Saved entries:
= = = =
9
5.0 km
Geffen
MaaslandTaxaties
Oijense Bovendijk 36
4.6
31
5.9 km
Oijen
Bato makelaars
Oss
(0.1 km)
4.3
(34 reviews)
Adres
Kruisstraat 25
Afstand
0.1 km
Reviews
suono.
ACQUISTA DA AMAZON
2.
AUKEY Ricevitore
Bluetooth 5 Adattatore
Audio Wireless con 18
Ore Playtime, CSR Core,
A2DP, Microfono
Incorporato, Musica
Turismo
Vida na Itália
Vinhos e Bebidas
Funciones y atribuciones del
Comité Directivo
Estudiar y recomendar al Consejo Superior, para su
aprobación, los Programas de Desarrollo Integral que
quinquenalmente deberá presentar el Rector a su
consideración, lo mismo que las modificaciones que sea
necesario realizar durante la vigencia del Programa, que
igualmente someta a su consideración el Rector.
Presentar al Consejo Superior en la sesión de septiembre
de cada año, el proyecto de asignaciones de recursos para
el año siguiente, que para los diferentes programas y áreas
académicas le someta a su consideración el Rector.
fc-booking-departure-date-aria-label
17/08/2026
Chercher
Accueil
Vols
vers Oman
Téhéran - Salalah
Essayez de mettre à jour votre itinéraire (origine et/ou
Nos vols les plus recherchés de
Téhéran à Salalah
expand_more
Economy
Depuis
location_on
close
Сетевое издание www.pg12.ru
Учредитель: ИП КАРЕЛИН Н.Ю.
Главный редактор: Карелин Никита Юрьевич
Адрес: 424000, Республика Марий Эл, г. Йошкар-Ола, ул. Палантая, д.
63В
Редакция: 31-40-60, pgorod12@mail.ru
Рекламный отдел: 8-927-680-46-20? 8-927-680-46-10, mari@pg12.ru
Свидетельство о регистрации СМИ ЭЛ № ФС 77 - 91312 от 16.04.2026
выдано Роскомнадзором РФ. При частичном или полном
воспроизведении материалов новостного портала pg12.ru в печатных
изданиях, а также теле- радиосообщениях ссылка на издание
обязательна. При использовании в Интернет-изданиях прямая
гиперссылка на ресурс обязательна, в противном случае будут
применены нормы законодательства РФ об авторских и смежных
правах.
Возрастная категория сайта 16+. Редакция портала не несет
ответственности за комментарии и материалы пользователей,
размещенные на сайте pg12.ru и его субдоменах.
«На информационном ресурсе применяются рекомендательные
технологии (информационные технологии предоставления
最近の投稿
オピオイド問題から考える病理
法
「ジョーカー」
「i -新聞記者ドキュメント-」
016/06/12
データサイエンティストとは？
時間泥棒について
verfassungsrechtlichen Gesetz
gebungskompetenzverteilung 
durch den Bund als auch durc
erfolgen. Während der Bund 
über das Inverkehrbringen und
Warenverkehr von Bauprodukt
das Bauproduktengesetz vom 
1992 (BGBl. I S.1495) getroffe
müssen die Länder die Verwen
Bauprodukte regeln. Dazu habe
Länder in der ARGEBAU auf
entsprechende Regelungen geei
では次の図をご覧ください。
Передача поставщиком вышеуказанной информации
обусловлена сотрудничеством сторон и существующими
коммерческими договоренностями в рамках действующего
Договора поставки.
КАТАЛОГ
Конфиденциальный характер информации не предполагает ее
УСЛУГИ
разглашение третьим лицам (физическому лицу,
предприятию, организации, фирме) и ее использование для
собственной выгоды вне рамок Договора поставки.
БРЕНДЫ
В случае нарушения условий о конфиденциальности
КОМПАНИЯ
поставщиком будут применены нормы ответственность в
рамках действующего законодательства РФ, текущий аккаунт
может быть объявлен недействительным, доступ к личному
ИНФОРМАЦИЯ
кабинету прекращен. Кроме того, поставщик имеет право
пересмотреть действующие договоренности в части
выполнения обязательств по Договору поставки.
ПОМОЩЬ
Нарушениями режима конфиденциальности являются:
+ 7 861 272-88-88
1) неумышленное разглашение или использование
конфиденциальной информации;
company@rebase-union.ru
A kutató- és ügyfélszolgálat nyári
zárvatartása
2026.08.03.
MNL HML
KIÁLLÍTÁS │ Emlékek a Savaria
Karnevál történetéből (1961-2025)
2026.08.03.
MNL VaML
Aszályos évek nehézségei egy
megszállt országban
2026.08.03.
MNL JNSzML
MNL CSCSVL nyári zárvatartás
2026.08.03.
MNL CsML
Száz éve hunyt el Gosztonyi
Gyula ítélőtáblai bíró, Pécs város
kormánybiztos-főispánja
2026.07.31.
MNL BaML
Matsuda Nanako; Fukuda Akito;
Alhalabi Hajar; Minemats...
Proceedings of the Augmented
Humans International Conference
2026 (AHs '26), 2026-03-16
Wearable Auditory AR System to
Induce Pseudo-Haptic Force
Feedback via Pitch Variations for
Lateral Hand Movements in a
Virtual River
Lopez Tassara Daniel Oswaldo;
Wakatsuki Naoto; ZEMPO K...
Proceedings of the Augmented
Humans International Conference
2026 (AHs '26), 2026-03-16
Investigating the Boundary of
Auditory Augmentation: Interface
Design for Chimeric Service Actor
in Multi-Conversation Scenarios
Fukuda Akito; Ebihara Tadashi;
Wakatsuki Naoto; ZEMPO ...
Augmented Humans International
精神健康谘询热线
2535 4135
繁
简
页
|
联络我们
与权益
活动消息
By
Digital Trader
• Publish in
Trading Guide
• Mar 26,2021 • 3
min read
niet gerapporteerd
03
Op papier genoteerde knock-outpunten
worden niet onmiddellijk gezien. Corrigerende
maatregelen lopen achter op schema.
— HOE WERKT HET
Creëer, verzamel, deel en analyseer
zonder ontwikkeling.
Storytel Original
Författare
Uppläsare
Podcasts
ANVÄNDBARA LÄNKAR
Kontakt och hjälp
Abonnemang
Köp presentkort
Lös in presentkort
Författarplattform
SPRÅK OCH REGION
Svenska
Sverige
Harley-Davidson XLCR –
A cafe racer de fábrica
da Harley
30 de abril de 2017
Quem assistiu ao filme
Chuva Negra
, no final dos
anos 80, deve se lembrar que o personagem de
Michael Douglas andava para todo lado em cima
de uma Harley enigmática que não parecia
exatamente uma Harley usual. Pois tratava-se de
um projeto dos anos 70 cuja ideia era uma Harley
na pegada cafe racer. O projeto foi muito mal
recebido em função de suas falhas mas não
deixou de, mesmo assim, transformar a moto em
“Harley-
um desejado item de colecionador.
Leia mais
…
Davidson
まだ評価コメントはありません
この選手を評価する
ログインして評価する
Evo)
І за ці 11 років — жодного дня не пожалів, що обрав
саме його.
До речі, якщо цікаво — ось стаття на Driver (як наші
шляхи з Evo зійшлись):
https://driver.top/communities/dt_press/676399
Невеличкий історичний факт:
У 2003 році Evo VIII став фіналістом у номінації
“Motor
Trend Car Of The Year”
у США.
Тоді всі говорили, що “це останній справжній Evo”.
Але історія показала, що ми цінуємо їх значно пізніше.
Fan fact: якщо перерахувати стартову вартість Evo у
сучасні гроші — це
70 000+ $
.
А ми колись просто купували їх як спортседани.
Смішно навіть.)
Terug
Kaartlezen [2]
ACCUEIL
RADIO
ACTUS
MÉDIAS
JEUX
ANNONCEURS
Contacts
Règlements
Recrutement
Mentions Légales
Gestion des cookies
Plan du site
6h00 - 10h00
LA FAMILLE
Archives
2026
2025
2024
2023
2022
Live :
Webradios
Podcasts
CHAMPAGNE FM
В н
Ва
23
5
= = = =
Your task: Restate the records above word for word.

Written response:
9
5.0 km
Geffen
MaaslandTaxaties
Oijense Bovendijk 36
4.6
31
5.9 km
Oijen
Bato makelaars
Oss
(0.1 km)
4.3
(34 reviews)
Adres
Kruisstraat 25
Afstand
0.1 km
Reviews
suono.
ACQUISTA DA AMAZON
2.
AUKEY Ricevitore
Bluetooth 5 Adattatore
Audio Wireless con 18
Ore Playtime, CSR Core,
A2DP, Microfono
Incorporato, Musica
Turismo
Vida na Itália
Vinhos e Bebidas
Funciones y atribuciones del
Comité Directivo
Estudiar y recomendar al Consejo Superior, para su
aprobación, los Programas de Desarrollo Integral que
quinquenalmente deberá presentar el Rector a su
consideración, lo mismo que las modificaciones que sea
necesario realizar durante la vigencia del Programa, que
igualmente someta a su consideración el Rector.
Presentar al Consejo Superior en la sesión de septiembre
de cada año, el proyecto de asignaciones de recursos para
el año siguiente, que para los diferentes programas y áreas
académicas le someta a su consideración el Rector.
fc-booking-departure-date-aria-label
17/08/2026
Chercher
Accueil
Vols
vers Oman
Téhéran - Salalah
Essayez de mettre à jour votre itinéraire (origine et/ou
Nos vols les plus recherchés de
Téhéran à Salalah
expand_more
Economy
Depuis
location_on
close
Сетевое издание www.pg12.ru
Учредитель: ИП КАРЕЛИН Н.Ю.
Главный редактор: Карелин Никита Юрьевич
Адрес: 424000, Республика Марий Эл, г. Йошкар-Ола, ул. Палантая, д.
63В
Редакция: 31-40-60, pgorod12@mail.ru
Рекламный отдел: 8-927-680-46-20? 8-927-680-46-10, mari@pg12.ru
Свидетельство о регистрации СМИ ЭЛ № ФС 77 - 91312 от 16.04.2026
выдано Роскомнадзором РФ. При частичном или полном
воспроизведении материалов новостного портала pg12.ru в печатных
изданиях, а также теле- радиосообщениях ссылка на издание
обязательна. При использовании в Интернет-изданиях прямая
гиперссылка на ресурс обязательна, в противном случае будут
применены нормы законодательства РФ об авторских и смежных
правах.
Возрастная категория сайта 16+. Редакция портала не несет
ответственности за комментарии и материалы пользователей,
размещенные на сайте pg12.ru и его субдоменах.
«На информационном ресурсе применяются рекомендательные
технологии (информационные технологии предоставления
最近の投稿
オピオイド問題から考える病理
法
「ジョーカー」
「i -新聞記者ドキュメント-」
016/06/12
データサイエンティストとは？
時間泥棒について
verfassungsrechtlichen Gesetz
gebungskompetenzverteilung 
durch den Bund als auch durc
erfolgen. Während der Bund 
über das Inverkehrbringen und
Warenverkehr von Bauprodukt
das Bauproduktengesetz vom 
1992 (BGBl. I S.1495) getroffe
müssen die Länder die Verwen
Bauprodukte regeln. Dazu habe
Länder in der ARGEBAU auf
entsprechende Regelungen geei
では次の図をご覧ください。
Передача поставщиком вышеуказанной информации
обусловлена сотрудничеством сторон и существующими
коммерческими договоренностями в рамках действующего
Договора поставки.
КАТАЛОГ
Конфиденциальный характер информации не предполагает ее
УСЛУГИ
разглашение третьим лицам (физическому лицу,
предприятию, организации, фирме) и ее использование для
собственной выгоды вне рамок Договора поставки.
БРЕНДЫ
В случае нарушения условий о конфиденциальности
КОМПАНИЯ
поставщиком будут применены нормы ответственность в
рамках действующего законодательства РФ, текущий аккаунт
может быть объявлен недействительным, доступ к личному
ИНФОРМАЦИЯ
кабинету прекращен. Кроме того, поставщик имеет право
пересмотреть действующие договоренности в части
выполнения обязательств по Договору поставки.
ПОМОЩЬ
Нарушениями режима конфиденциальности являются:
+ 7 861 272-88-88
1) неумышленное разглашение или использование
конфиденциальной информации;
company@rebase-union.ru
A kutató- és ügyfélszolgálat nyári
zárvatartása
2026.08.03.
MNL HML
KIÁLLÍTÁS │ Emlékek a Savaria
Karnevál történetéből (1961-2025)
2026.08.03.
MNL VaML
Aszályos évek nehézségei egy
megszállt országban
2026.08.03.
MNL JNSzML
MNL CSCSVL nyári zárvatartás
2026.08.03.
MNL CsML
Száz éve hunyt el Gosztonyi
Gyula ítélőtáblai bíró, Pécs város
kormánybiztos-főispánja
2026.07.31.
MNL BaML
Matsuda Nanako; Fukuda Akito;
Alhalabi Hajar; Minemats...
Proceedings of the Augmented
Humans International Conference
2026 (AHs '26), 2026-03-16
Wearable Auditory AR System to
Induce Pseudo-Haptic Force
Feedback via Pitch Variations for
Lateral Hand Movements in a
Virtual River
Lopez Tassara Daniel Oswaldo;
Wakatsuki Naoto; ZEMPO K...
Proceedings of the Augmented
Humans International Conference
2026 (AHs '26), 2026-03-16
Investigating the Boundary of
Auditory Augmentation: Interface
Design for Chimeric Service Actor
in Multi-Conversation Scenarios
Fukuda Akito; Ebihara Tadashi;
Wakatsuki Naoto; ZEMPO ...
Augmented Humans International
精神健康谘询热线
2535 4135
繁
简
页
|
联络我们
与权益
活动消息
By
Digital Trader
• Publish in
Trading Guide
• Mar 26,2021 • 3
min read
niet gerapporteerd
03
Op papier genoteerde knock-outpunten
worden niet onmiddellijk gezien. Corrigerende
maatregelen lopen achter op schema.
— HOE WERKT HET
Creëer, verzamel, deel en analyseer
zonder ontwikkeling.
Storytel Original
Författare
Uppläsare
Podcasts
ANVÄNDBARA LÄNKAR
Kontakt och hjälp
Abonnemang
Köp presentkort
Lös in presentkort
Författarplattform
SPRÅK OCH REGION
Svenska
Sverige
Harley-Davidson XLCR –
A cafe racer de fábrica
da Harley
30 de abril de 2017
Quem assistiu ao filme
Chuva Negra
, no final dos
anos 80, deve se lembrar que o personagem de
Michael Douglas andava para todo lado em cima
de uma Harley enigmática que não parecia
exatamente uma Harley usual. Pois tratava-se de
um projeto dos anos 70 cuja ideia era uma Harley
na pegada cafe racer. O projeto foi muito mal
recebido em função de suas falhas mas não
deixou de, mesmo assim, transformar a moto em
“Harley-
um desejado item de colecionador.
Leia mais
…
Davidson
まだ評価コメントはありません
この選手を評価する
ログインして評価する
Evo)
І за ці 11 років — жодного дня не пожалів, що обрав
саме його.
До речі, якщо цікаво — ось стаття на Driver (як наші
шляхи з Evo зійшлись):
https://driver.top/communities/dt_press/676399
Невеличкий історичний факт:
У 2003 році Evo VIII став фіналістом у номінації
“Motor
Trend Car Of The Year”
у США.
Тоді всі говорили, що “це останній справжній Evo”.
Але історія показала, що ми цінуємо їх значно пізніше.
Fan fact: якщо перерахувати стартову вартість Evo у
сучасні гроші — це
70 000+ $
.
А ми колись просто купували їх як спортседани.
Смішно навіть.)
Terug
Kaartlezen [2]
ACCUEIL
RADIO
ACTUS
MÉDIAS
JEUX
ANNONCEURS
Contacts
Règlements
Recrutement
Mentions Légales
Gestion des cookies
Plan du site
6h00 - 10h00
LA FAMILLE
Archives
2026
2025
2024
2023
2022
Live :
Webradios
Podcasts
CHAMPAGNE FM
В н
Ва
23
5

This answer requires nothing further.